AUTHOR=Li Jeng-Lin , Huang Tzu-Yun , Chang Chun-Min , Lee Chi-Chun TITLE=A Waveform-Feature Dual Branch Acoustic Embedding Network for Emotion Recognition JOURNAL=Frontiers in Computer Science VOLUME=2 YEAR=2020 URL=https://www.frontiersin.org/journals/computer-science/articles/10.3389/fcomp.2020.00013 DOI=10.3389/fcomp.2020.00013 ISSN=2624-9898 ABSTRACT=

Research in advancing speech emotion recognition (SER) has attracted a lot of attention due to its critical role for better human behaviors understanding scientifically and comprehensive applications commercially. Conventionally, performing SER highly relies on hand-crafted acoustic features. The recent progress in deep learning has attempted to model emotion directly from raw waveform in an end-to-end learning scheme; however, this particular approach remains to be generally a sub-optimal approach. An alternative direction has been proposed to enhance and augment the knowledge-based acoustic representation with affect-related representation derived directly from raw waveform. Here, we propose a complimentary waveform-feature dual branch learning network, termed as Dual-Complementary Acoustic Embedding Network (DCaEN), to effectively integrate psychoacoustic knowledge and raw waveform embedding within an augmented feature space learning approach.

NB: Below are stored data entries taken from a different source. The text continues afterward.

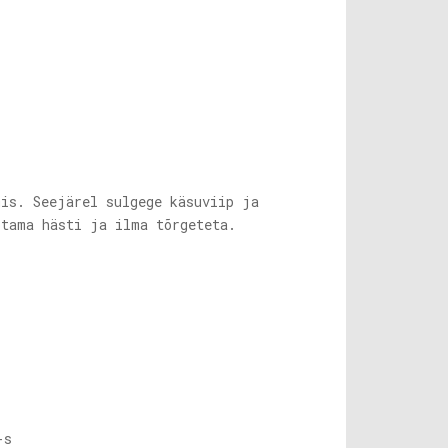
mis. Seejärel sulgege käsuviip ja
ötama hästi ja ilma tõrgeteta.
-s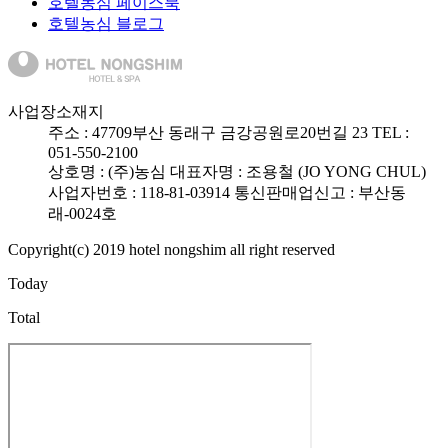
호텔농심 페이스북
호텔농심 블로그
사업장소재지
주소 :
47709
부산 동래구 금강공원로20번길 23
TEL :
051-550-2100
상호명 : (주)농심
대표자명 : 조용철 (JO YONG CHUL)
사업자번호 : 118-81-03914
통신판매업신고 : 부산동
래-0024호
Copyright(c) 2019 hotel nongshim all right reserved
Today
Total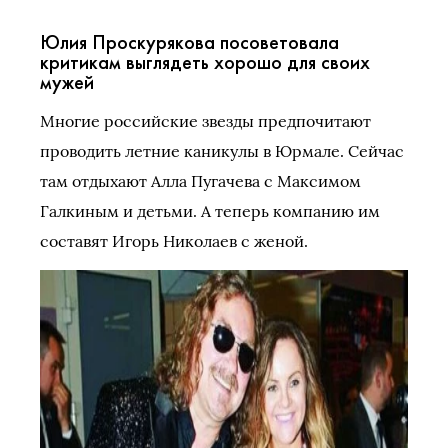
Юлия Проскурякова посоветовала
критикам выглядеть хорошо для своих
мужей
Многие российские звезды предпочитают
проводить летние каникулы в Юрмале. Сейчас
там отдыхают Алла Пугачева с Максимом
Галкиным и детьми. А теперь компанию им
составят Игорь Николаев с женой.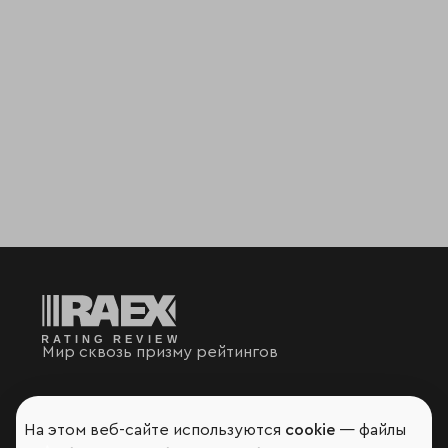
Мир сквозь призму рейтингов
На этом веб-сайте используются
cookie
— файлы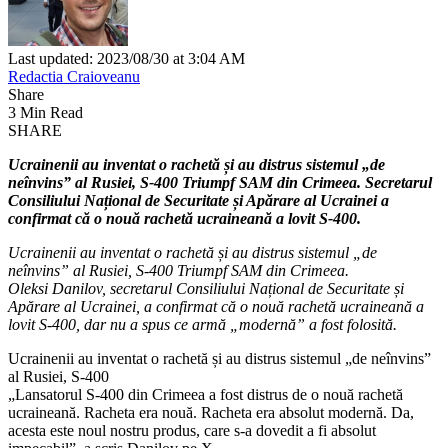
Last updated: 2023/08/30 at 3:04 AM
Redactia Craioveanu
Share
3 Min Read
SHARE
Ucrainenii au inventat o rachetă și au distrus sistemul „de
neînvins” al Rusiei, S-400 Triumpf SAM din Crimeea. Secretarul
Consiliului Național de Securitate și Apărare al Ucrainei a
confirmat că o nouă rachetă ucraineană a lovit S-400.
Ucrainenii au inventat o rachetă și au distrus sistemul „de
neînvins” al Rusiei, S-400 Triumpf SAM din Crimeea.
Oleksi Danilov, secretarul Consiliului Național de Securitate și
Apărare al Ucrainei, a confirmat că o nouă rachetă ucraineană a
lovit S-400, dar nu a spus ce armă „modernă” a fost folosită.
Ucrainenii au inventat o rachetă și au distrus sistemul „de neînvins”
al Rusiei, S-400
„Lansatorul S-400 din Crimeea a fost distrus de o nouă rachetă
ucraineană. Racheta era nouă. Racheta era absolut modernă. Da,
acesta este noul nostru produs, care s-a dovedit a fi absolut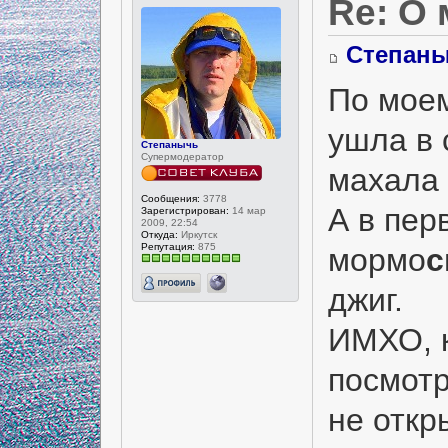
Re: О
Степан
По моем
ушла в 
Степанычь
Супермодератор
махала с
Сообщения:
3778
А в пер
Зарегистрирован:
14 мар
2009, 22:54
Откуда:
Иркутск
Репутация:
875
мормо
с
джиг.
ИМХО, к
посмотр
не откр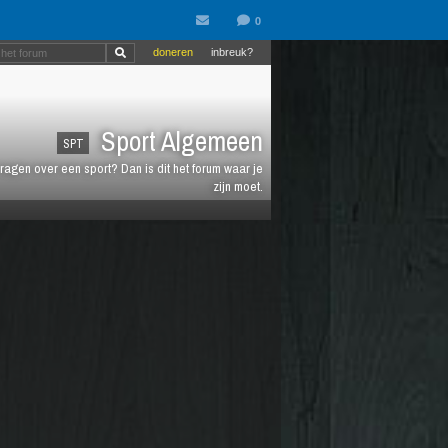
doneren
inbreuk?
Sport Algemeen
SPT
vragen over een sport? Dan is dit het forum waar je
zijn moet.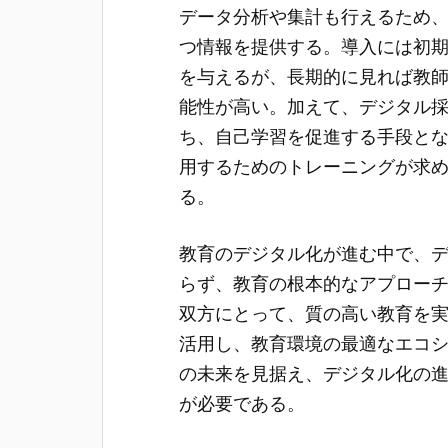
データ分析や集計も行えるため
つ情報を提供する。導入には初
を与えるが、長期的に見れば教
能性が高い。加えて、デジタル
ち、自己学習を促進する手段と
用するためのトレーニングが求
る。
教育のデジタル化が進む中で、
らず、教育の根本的なアプロー
双方にとって、質の高い教育を
活用し、教育環境の最適なエコ
の未来を見据え、デジタル化の
が必要である。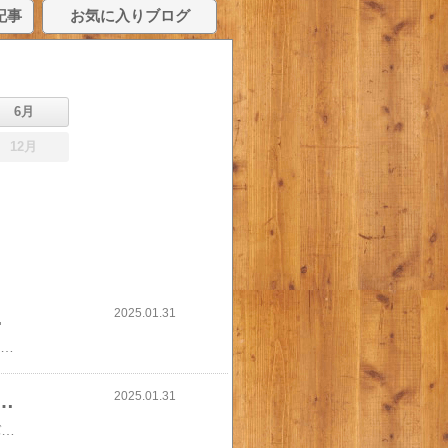
記事
お気に入りブログ
6月
12月
2025.01.31
0g×24セ…
ヒルズ プリスクリプション・ダイエット オールスキンバリア 缶詰 犬用療法食(200g×24セット)ヒルズ プリスクリプション・ダイエット オールスキンバリア 缶詰 犬用療法食(200g×24セット)
2025.01.31
ート バッグ Archive Ditsy / Medium Tot…
キャス キッドソン 公式 トート バッグ Archive Ditsy / Medium Tote トートバッグ ショルダーバッグ 花柄 レディース キャスキッドソン Cath Kidstonキャス キッドソン 公式 トート バッグ Archive Ditsy / Medium Tote トートバッグ ショルダーバッグ 花柄 レディース キャスキッドソン Cath Kidston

DCaEN contains an acoustic feature embedding network and a raw waveform network, that is learned by integrating negative cosine distance constraint in the loss function. The experiment results show that DCaEN can achieve 59.31 an 46.73% unweighted average recall (UAR) in the USC IEMOCAP and the MSP-IMPROV speech emotion databases, which improves the performance compared to modeling either acoustic hand-crafted features or raw waveform only and without this particular loss constraint. Further analysis illustrates a reverse mirroring pattern in the learned latent space demonstrating the complementary nature of DCaEN feature space learning.